The expected output is the line with "BÁRÁNY ÉS CSONGVAI IS BIZONYÍTJA" followed by every remaining line of the entries, all repeated exactly.

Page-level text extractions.
═══

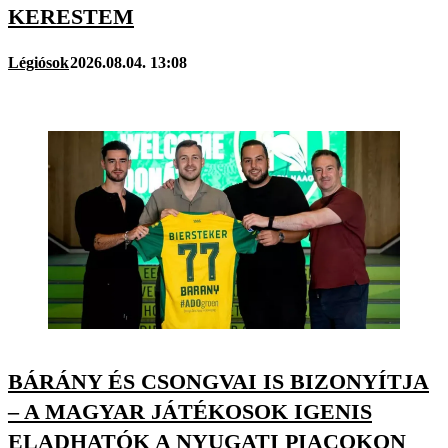
KERESTEM
Légiósok
2026.08.04. 13:08
BÁRÁNY ÉS CSONGVAI IS BIZONYÍTJA
– A MAGYAR JÁTÉKOSOK IGENIS
ELADHATÓK A NYUGATI PIACOKON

═══

ANSWER SECTION.
BÁRÁNY ÉS CSONGVAI IS BIZONYÍTJA
– A MAGYAR JÁTÉKOSOK IGENIS
ELADHATÓK A NYUGATI PIACOKON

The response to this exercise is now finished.